The treadmill of production not only creates continual incentives to produce and consume more, it also means that power lies with large producers and retailers. Research on the certification of fisheries, coffee (see Daviron and Ponte’s book on ‘The Coffee Paradox’) and timber has shown that the gains achieved through selling premium ‘eco’ products tend to be captured by large producers and retailers, with small producers often excluded from taking part due to the high entry costs, as certification often has to be paid for by producers rather than retailers.
Klooster’s research shows that with certified timber, large buyers such as IKEA and Home Depot demand high volumes and uniform characteristics at a competitive price. Small producers, especially those from low-income nations, can find it impossible to meet these demands. As a result, 80% of FSC certified forest areas are located in the USA, Canada, and Europe, with only 10% in tropical countries and only three per cent under community management.
Not only have large retailers and manufacturers managed to pass on the costs of certification and capture the premiums of ‘green’ products, they have often been able to pressure organisations into relaxing labelling standards. This has allowed a wider range of products to be marketed under certain labels, potentially undermining the effectiveness of such schemes.
Commodity fetishism and the green consumer
Green consumerism assumes it is possible to change consumer behaviour by providing them with more information about the goods they consume. However, recent research suggests that even with labels to guide them, consumers can find it hard act ‘green’. Once again, ideas from Marxist theory can help us to understand why.
Marx argued that capitalism fundamentally alters the relationship between people and the things they buy and sell. He labeled this process ‘commodity fetishism’.
In the common usage of the word, the term ‘fetish’ is used to describe a strong and also unusual desire for an object or activity. It is also used in anthropology to describe objects believed to have magical powers. According to Marxist theory, capitalism encourages both forms of fetishism with regard to commodities. This occurs because commodities are primarily produced for the purpose of making profit. This means that their exchange values are prioritised over their use values (or the value of the labour that went into creating them).

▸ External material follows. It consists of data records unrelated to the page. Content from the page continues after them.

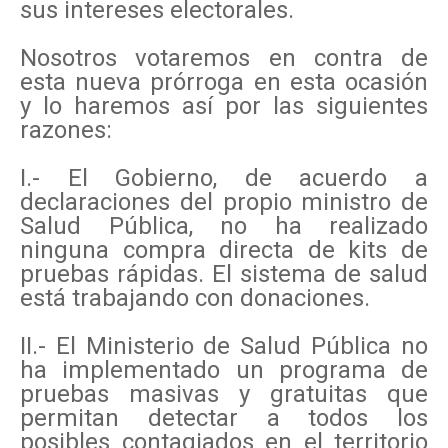
sus intereses electorales.
Nosotros votaremos en contra de
esta nueva prórroga en esta ocasión
y lo haremos así por las siguientes
razones:
I.- El Gobierno, de acuerdo a
declaraciones del propio ministro de
Salud Pública, no ha realizado
ninguna compra directa de kits de
pruebas rápidas. El sistema de salud
está trabajando con donaciones.
II.- El Ministerio de Salud Pública no
ha implementado un programa de
pruebas masivas y gratuitas que
permitan detectar a todos los
posibles contagiados en el territorio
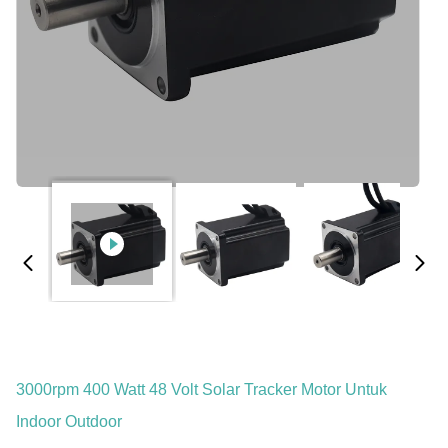
3000rpm 400 Watt 48 Volt Solar Tracker Motor Untuk
Indoor Outdoor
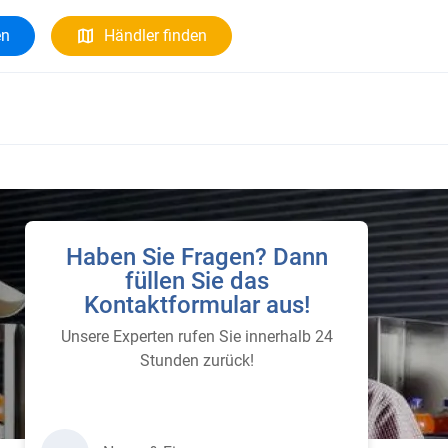
en
Händler finden
Haben Sie Fragen? Dann
füllen Sie das
Kontaktformular aus!
Unsere Experten rufen Sie innerhalb 24
Stunden zurück!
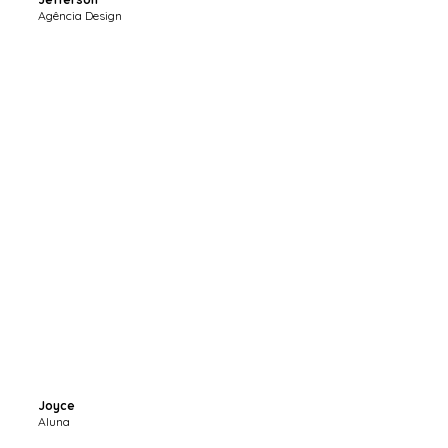
Agência Design
Joyce
Aluna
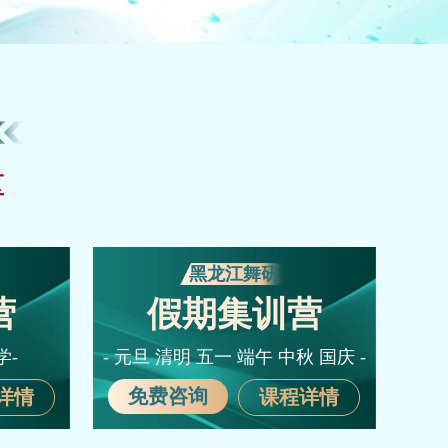
区
黑龙江舞研
营
假期集训营
学-
- 元旦 清明 五一 端午 中秋 国庆 -
免费咨询
详情
课程详情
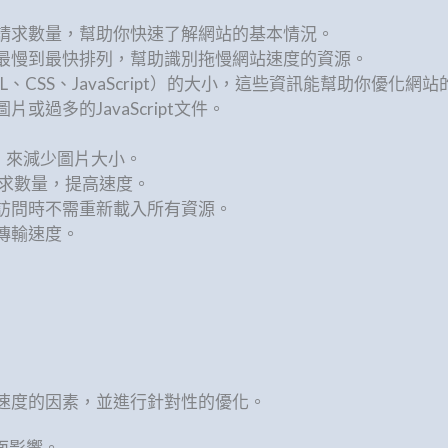
請求數量，幫助你快速了解網站的基本情況。
最慢到最快排列，幫助識別拖慢網站速度的資源。
CSS、JavaScript）的大小，這些資訊能幫助你優化網
過多的JavaScript文件。
）來減少圖片大小。
少請求數量，提高速度。
訪問時不需重新載入所有資源。
快傳輸速度。
站速度的因素，並進行針對性的優化。
面影響。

Furthermore, individuals in mass consumer societies tend to define themselves through conspicuous consumption, so that consumer goods are purchased less for the functions they perform and more for their status-enhancing properties.
For example, the value attached to high-end electronic gadgets such as smartphones has less to do with their actual physical properties or the labour that produced them and more to do with branding and what these commodities represent in mass consumer societies. The willingness of consumers to replace perfectly functional electronic goods for the latest model is testament to the power of fetishisation.
Capitalism is particularly good at fetishising objects because of its social relations, which separate workers from the objects that they produce and separate consumers from workers. This means that consumers do not know where the goods they consume are produced, by whom, and under which social and environmental conditions.
In theory, ecolabeling helps to ‘defetishise’ commodities by providing consumers with information about the environmental conditions of production. However, by reducing complex socio-ecological problems to simple labels and brands, ecolabeling in fact fetishises commodities in new ways by selling the idea to consumers that they are ‘saving the environment’ simply through their consumptive choices. In other words, it is selling ecological redemption through consumption.
Green consumption reassures consumers that they are ‘doing good’ simply though their choices as consumers. In doing so, it hides the need for significant political and economic change that can only occur through political engagement. So, to paraphrase Paige West, while green consumerism may give us a tasty cup of coffee, it makes for lukewarm environmental action.
It also seems that in many cases, ‘ethical’ branding is less an opportunity to ‘green’ consumption and more a chance to reach new customers. For example, the Carbon Trust promotes its carbon footprint labels to businesses as a chance to ‘Grow your market share’ and ‘gain competitive advantage’
Faced with diverse and complex environmental issues, a wide range of labelling schemes and increased efforts by retailers and producers to create new brand identities, it is little wonder that consumers can find it hard to act ‘green’.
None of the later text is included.